Visibility is a core component of the FCI family of algorithms.


(B) Directness

This describes whether the directed edge is guaranteed to be direct (parent → child) in all MAGs represented by the PAG.

  • Thick arrow: Definitely direct

    • Must be a direct parent in every compatible MAG

  • Thin arrow: Possibly indirect

    • Some MAGs may contain intermediate variables along the causal chain

Directness is independent of visibility.


3.2 The Four Directed-Edge Types

Because visibility and directness are orthogonal, a PAG directed edge may appear in one of four stylized forms:

Visibility

Directness

Appearance

Meaning

Solid

Thick

solid + thick

Visible and definitely direct

Solid

Thin

solid + thin

Visible but possibly indirect

Dashed

Thick

dashed + thick

Possibly confounded but definitely direct

Dashed

Thin

dashed + thin

Possibly confounded and possibly indirect

This visualization does not change the semantics of the PAG—it only makes explicit certain implications of the orientation rules.


3.3 Undirected Edges Represent Selection Bias

In a PAG, an undirected edge:

X — Y    (tail–tail)

represents a selection effect, which arises when conditioning on some variable(s) during data collection or post-processing.

A common conceptual form is:

X → S ← Y    where S is a (possibly latent) selection variable.

Conditioning on a selection variable induces an association between X and Y that is non-causal and cannot be removed by adjusting for measured variables.

In the Tetrad Graph Box, any node may be designated as a selection variable, and this affects orientation rules and reachability computations in FCI-style methods.

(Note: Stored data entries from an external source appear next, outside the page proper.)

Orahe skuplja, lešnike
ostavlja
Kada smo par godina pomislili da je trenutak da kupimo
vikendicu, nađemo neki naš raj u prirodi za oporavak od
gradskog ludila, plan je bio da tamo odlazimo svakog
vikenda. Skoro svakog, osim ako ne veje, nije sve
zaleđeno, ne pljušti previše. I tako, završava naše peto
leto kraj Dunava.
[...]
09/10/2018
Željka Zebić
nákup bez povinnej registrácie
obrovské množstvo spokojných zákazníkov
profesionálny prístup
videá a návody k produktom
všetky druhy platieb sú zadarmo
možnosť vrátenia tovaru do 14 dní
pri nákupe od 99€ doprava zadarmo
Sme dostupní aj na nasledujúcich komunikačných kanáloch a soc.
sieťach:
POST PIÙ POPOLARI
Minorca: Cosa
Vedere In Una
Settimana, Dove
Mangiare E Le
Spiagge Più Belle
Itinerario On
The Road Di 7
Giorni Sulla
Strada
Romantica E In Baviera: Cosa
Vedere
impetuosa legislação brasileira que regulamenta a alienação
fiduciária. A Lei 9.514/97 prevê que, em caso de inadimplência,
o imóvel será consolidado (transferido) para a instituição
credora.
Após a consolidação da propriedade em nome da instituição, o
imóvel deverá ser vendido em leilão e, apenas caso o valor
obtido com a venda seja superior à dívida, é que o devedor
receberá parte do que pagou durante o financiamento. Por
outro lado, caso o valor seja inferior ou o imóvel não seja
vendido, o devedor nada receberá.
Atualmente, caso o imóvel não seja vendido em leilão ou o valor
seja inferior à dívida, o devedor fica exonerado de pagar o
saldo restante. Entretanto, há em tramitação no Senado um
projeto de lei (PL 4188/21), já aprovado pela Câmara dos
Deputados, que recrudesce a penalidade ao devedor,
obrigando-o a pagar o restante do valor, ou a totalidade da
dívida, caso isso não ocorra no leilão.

4. Saving and Loading Graphs

Tetrad supports several graph interchange mechanisms:

  • Plain-text export formats

  • JSON-based graph formats (GUI + programmatic)

  • Session files containing graphs, data, and parameters

  • Programmatic construction from Java, Py-Tetrad, or RPy-Tetrad

4.1 Conceptual Plain-Text Format

A minimal conceptual export looks like:

# Nodes
X, Y, (Z)

# Edges
1. X --> Y
2. Y o-> Z
3. X <-> Z

Where:

  • Nodes in parentheses, e.g., (Z), are latent.

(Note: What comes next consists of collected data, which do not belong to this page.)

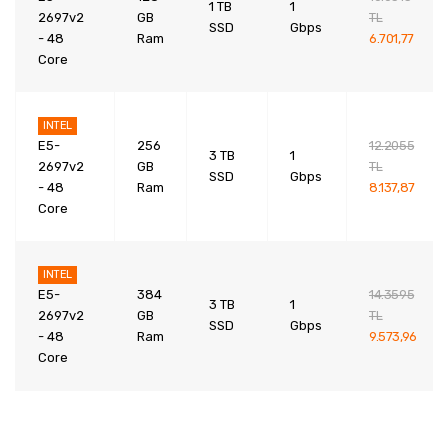
1 TB
1
2697v2
GB
TL
SSD
Gbps
- 48
Ram
6.701,77
Core
INTEL
E5-
256
12.2055
3 TB
1
2697v2
GB
TL
SSD
Gbps
- 48
Ram
8.137,87
Core
INTEL
E5-
384
14.3595
3 TB
1
2697v2
GB
TL
SSD
Gbps
- 48
Ram
9.573,96
Core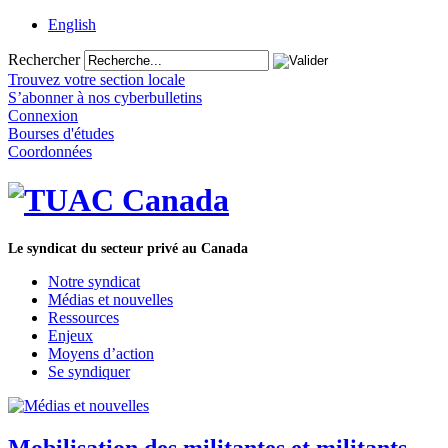
English
Rechercher
Trouvez votre section locale
S’abonner à nos cyberbulletins
Connexion
Bourses d'études
Coordonnées
Le syndicat du secteur privé au Canada
Notre syndicat
Médias et nouvelles
Ressources
Enjeux
Moyens d’action
Se syndiquer
Mobilisation des militantes et militants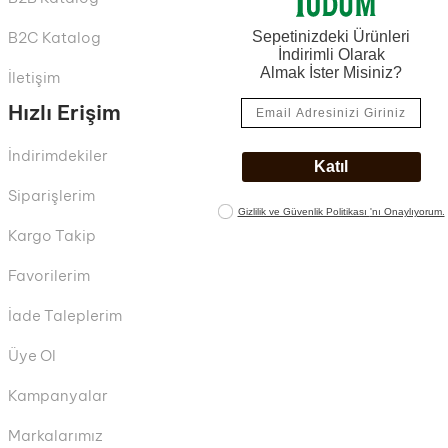
B2C Katalog
İletişim
Hızlı Erişim
İndirimdekiler
Siparişlerim
Kargo Takip
Favorilerim
İade Taleplerim
Üye Ol
Kampanyalar
Markalarımız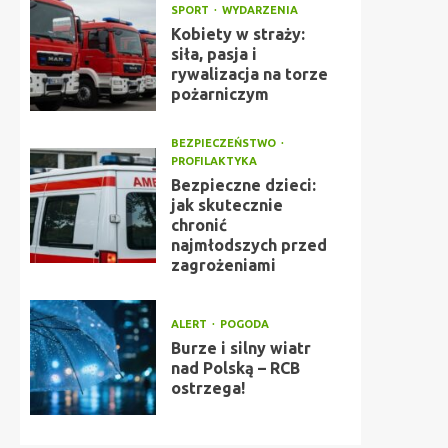
SPORT
WYDARZENIA
Kobiety w straży:
siła, pasja i
rywalizacja na torze
pożarniczym
BEZPIECZEŃSTWO
PROFILAKTYKA
Bezpieczne dzieci:
jak skutecznie
chronić
najmłodszych przed
zagrożeniami
ALERT
POGODA
Burze i silny wiatr
nad Polską – RCB
ostrzega!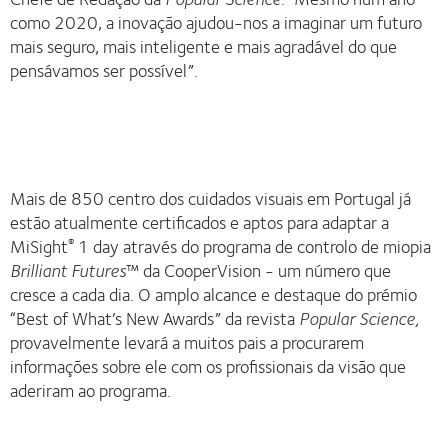
como 2020, a inovação ajudou-nos a imaginar um futuro
mais seguro, mais inteligente e mais agradável do que
pensávamos ser possível”.
Mais de 850 centro dos cuidados visuais em Portugal já
estão atualmente certificados e aptos para adaptar a
MiSight
1 day através do programa de controlo de miopia
®
Brilliant Futures
™ da CooperVision - um número que
cresce a cada dia. O amplo alcance e destaque do prémio
“Best of What’s New Awards” da revista
Popular Science,
provavelmente levará a muitos pais a procurarem
informações sobre ele com os profissionais da visão que
aderiram ao programa.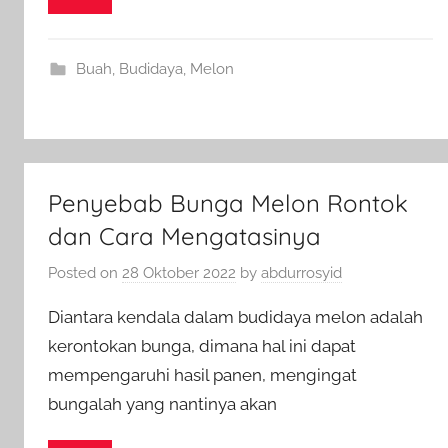
Buah
,
Budidaya
,
Melon
Penyebab Bunga Melon Rontok
dan Cara Mengatasinya
Posted on
28 Oktober 2022
by
abdurrosyid
Diantara kendala dalam budidaya melon adalah
kerontokan bunga, dimana hal ini dapat
mempengaruhi hasil panen, mengingat
bungalah yang nantinya akan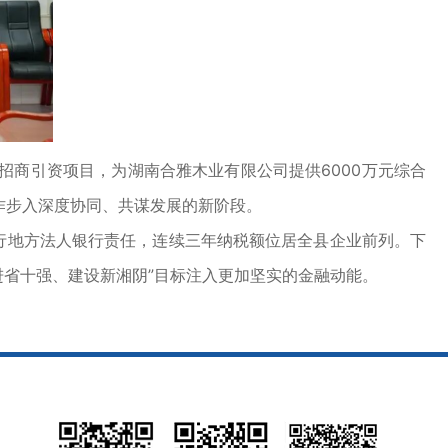
商引资项目，为湖南合雅木业有限公司提供6000万元综合
作步入深度协同、共谋发展的新阶段。
行地方法人银行责任，连续三年纳税额位居全县企业前列。下
进省十强、建设新湘阴”目标注入更加坚实的金融动能。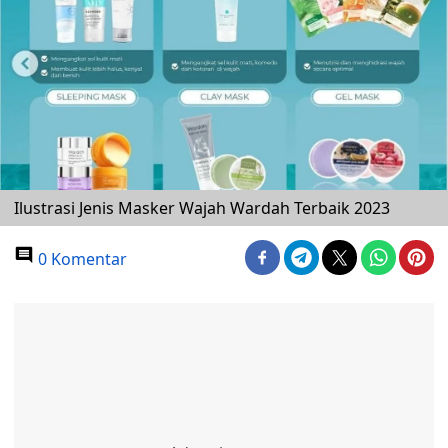
Ilustrasi Jenis Masker Wajah Wardah Terbaik 2023
0 Komentar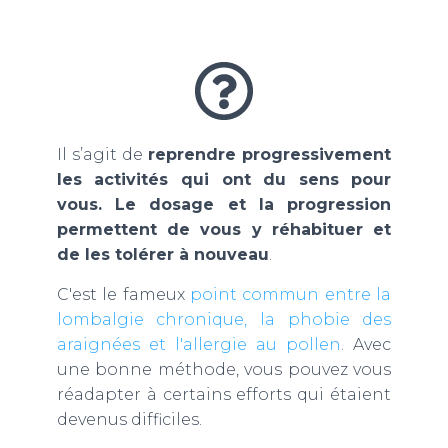
Il s’agit de
reprendre progressivement
les activités qui ont du sens pour
vous. Le dosage et la progression
permettent de vous y réhabituer et
de les tolérer à nouveau
.
C'est le fameux
point commun entre la
lombalgie chronique, la phobie des
araignées et l'allergie au pollen
. Avec
une bonne méthode, vous pouvez vous
réadapter à certains efforts qui étaient
devenus difficiles.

  • Edge numbering is optional, used for clarity.

  • Commas or semicolons may be used to separate node names.

This is meant to be human-readable and easy to exchange.


5. Graphs and Data: Name Matching

Graphs refer to variables by name, so:

  • Node names must match dataset column names exactly.

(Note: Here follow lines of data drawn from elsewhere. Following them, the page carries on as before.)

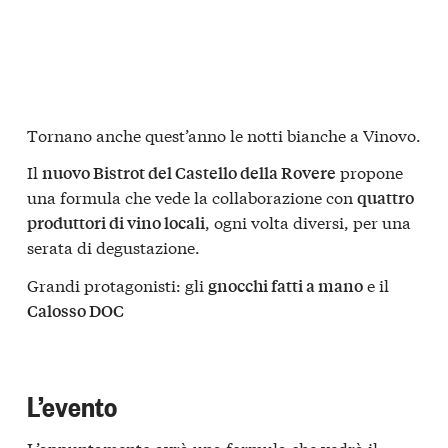
Tornano anche quest’anno le notti bianche a Vinovo.
Il
propone
nuovo Bistrot del Castello della Rovere
una formula che vede la collaborazione con
quattro
, ogni volta diversi, per una
produttori di vino locali
serata di degustazione.
Grandi protagonisti: gli
e il
gnocchi fatti a mano
Calosso DOC
L’evento
L’appuntamento avrà una formula che vedrà il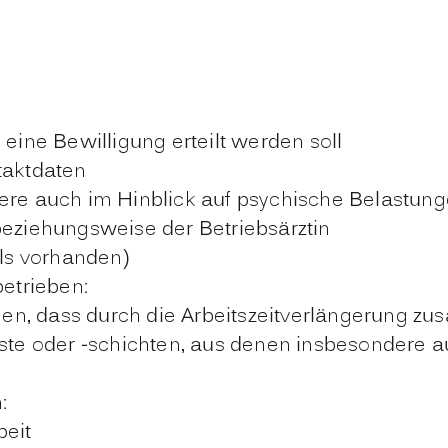
eine Bewilligung erteilt werden soll
taktdaten
re auch im Hinblick auf psychische Belastunge
eziehungsweise der Betriebsärztin
lls vorhanden)
betrieben:
gen, dass durch die Arbeitszeitverlängerung zus
ste oder -schichten, aus denen insbesondere a
:
beit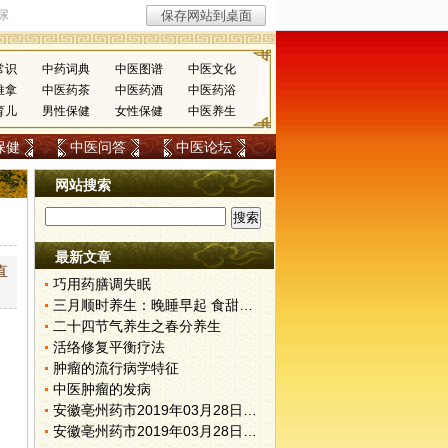
常识
中药词典
中医图谱
中医文化
推拿
中医药茶
中医药酒
中医药浴
育儿
男性保健
女性保健
中医养生
保健
中医问答
中医论坛
网站搜索
最新文章
直
巧用药膳调失眠
三月顺时养生：晚睡早起 食甜养肝
二十四节气养生之春分养生
活络修复平衡疗法
肿瘤的流行病学特征
中医肿瘤的发病
安徽亳州药市2019年03月28日快讯
安徽亳州药市2019年03月28日快讯
，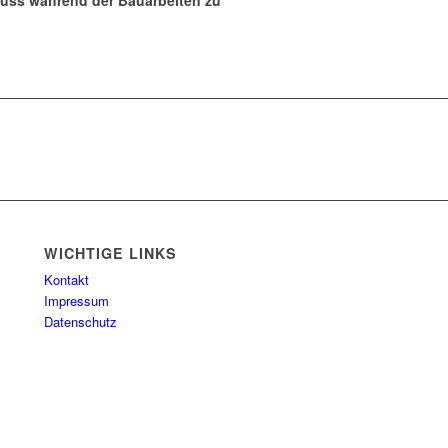
fluss während der Bauarbeiten zu
WICHTIGE LINKS
Kontakt
Impressum
Datenschutz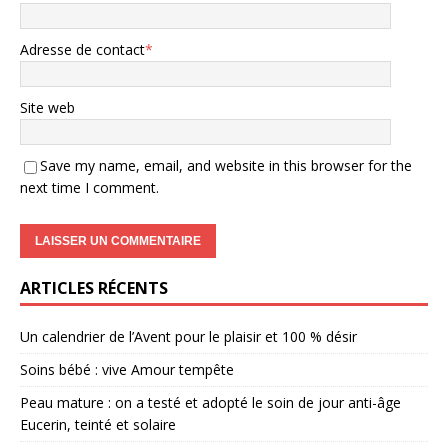
Adresse de contact
*
Site web
Save my name, email, and website in this browser for the
next time I comment.
ARTICLES RÉCENTS
Un calendrier de l’Avent pour le plaisir et 100 % désir
Soins bébé : vive Amour tempête
Peau mature : on a testé et adopté le soin de jour anti-âge
Eucerin, teinté et solaire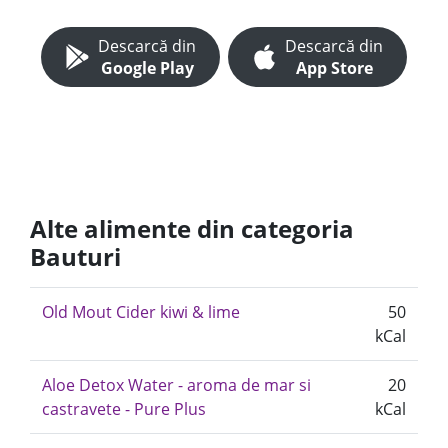
Descarcă din
Descarcă din
Google Play
App Store
Alte alimente din categoria
Bauturi
Old Mout Cider kiwi & lime
50
kCal
Aloe Detox Water - aroma de mar si
20
castravete - Pure Plus
kCal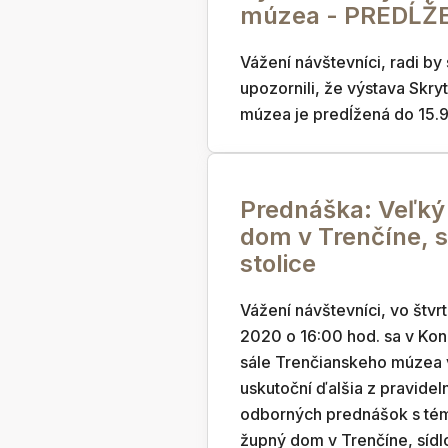
múzea - PREDĹŽ
Vážení návštevníci, radi by
upozornili, že výstava Skry
múzea je predĺžená do 15.
Prednáška: Veľký
dom v Trenčíne, s
stolice
Vážení návštevníci, vo štvrt
2020 o 16:00 hod. sa v Ko
sále Trenčianskeho múzea 
uskutoční ďalšia z pravidel
odborných prednášok s té
župný dom v Trenčíne, sídlo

  • Renaming a variable in the data requires renaming the node accordingly.

To avoid issues:

  • Avoid spaces

  • Avoid unusual punctuation

  • Ensure all names are unique


6. Summary

  • DAG: Directed, acyclic, no latents.

  • CPDAG: Equivalence class of DAGs (no circles).

  • MAG: Allows latent confounding & selection; fully oriented.

  • PAG: Equivalence class of MAGs; uses tails, circles, and arrowheads.

  • PAG Markup:

    • Solid/dashed = visible vs. possibly confounded

    • Thick/thin = direct vs. possibly indirect

These concepts provide the foundation needed to interpret and exchange causal graphs across Tetrad’s GUI and its Python/R/Java interfaces.